Carmen Stolwijk C, Ivette Essers I, van Tubergen A, et al., The epidemiology of extra-articular manifestations in ankylosing spondylitis: a population-based matched cohort study. Ann Rheum Dis (2014) doi:10.1136/annrheumdis-2014-205253
Three key clues signal possible ankylosing spondylitis (AS) in patients with inflammatory back pain, a large population study suggests. These are:
• acute anterior uveitis (AAU),
• psoriasis, and
• inflammatory bowel disease (IBD).
These extra-articular manifestations of AS, particularly uveitis, are often present before AS diagnosis. In this study, 11.4% of AS patients had AAU at first diagnosis.
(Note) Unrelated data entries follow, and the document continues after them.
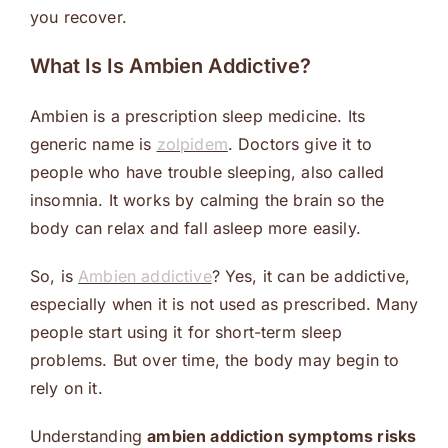
you recover.
What Is Is Ambien Addictive?
Ambien is a prescription sleep medicine. Its
generic name is
zolpidem
. Doctors give it to
people who have trouble sleeping, also called
insomnia. It works by calming the brain so the
body can relax and fall asleep more easily.
So, is
Ambien addictive
? Yes, it can be addictive,
especially when it is not used as prescribed. Many
people start using it for short-term sleep
problems. But over time, the body may begin to
rely on it.
Understanding
ambien addiction symptoms risks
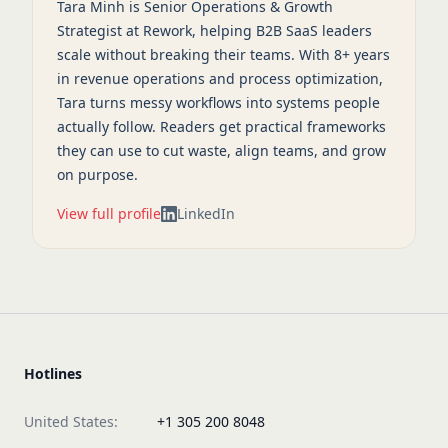
Tara Minh is Senior Operations & Growth
Strategist at Rework, helping B2B SaaS leaders
scale without breaking their teams. With 8+ years
in revenue operations and process optimization,
Tara turns messy workflows into systems people
actually follow. Readers get practical frameworks
they can use to cut waste, align teams, and grow
on purpose.
View full profile
LinkedIn
Hotlines
United States:
+1 305 200 8048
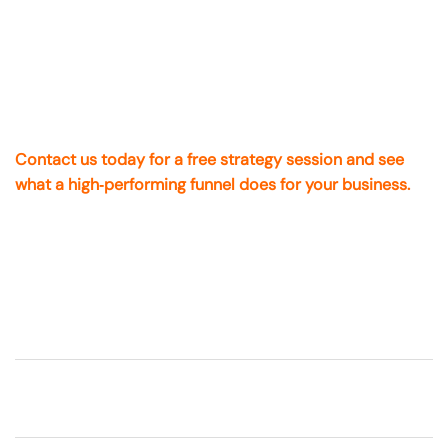
everything.
On The Mark Digital
is the partner you want on your side
— with local experience, real certifications, and proven
systems that work for Cotati companies.
Contact us today for a free strategy session and see
what a high‑performing funnel does for your business.
FAQs About Sales Funnels &
Landing Pages
What’s the difference between a landing
page and a sales funnel
?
The study compared 4,101 AS patients with 28,591 controls from the Clinical Practice Research Datalink (CPRD), a large UK medical records database, from 1989-2012. The AS patients showed a 16-fold increase in AAU prevalence.
Risks for psoriasis and IBD were lower compared to controls, at 150% and 330%, respectively. Also, fewer patients had these conditions at diagnosis of AS (4.4% had psoriasis and 3.7% had IBD). \
The prevalence of extra-articular manifestations roughly doubled within 20 years of diagnosis, to 25% for AAU, 10% for psoriasis, and 7.5% for IBD.
Uveitis is especially common in axial or peripheral spondyloarthritis (SpA) but rare in the general population, making is an important red signal in patients with chronic low back pain, the researchers note. Psoriasis and IBD should also raise suspicion for SpA.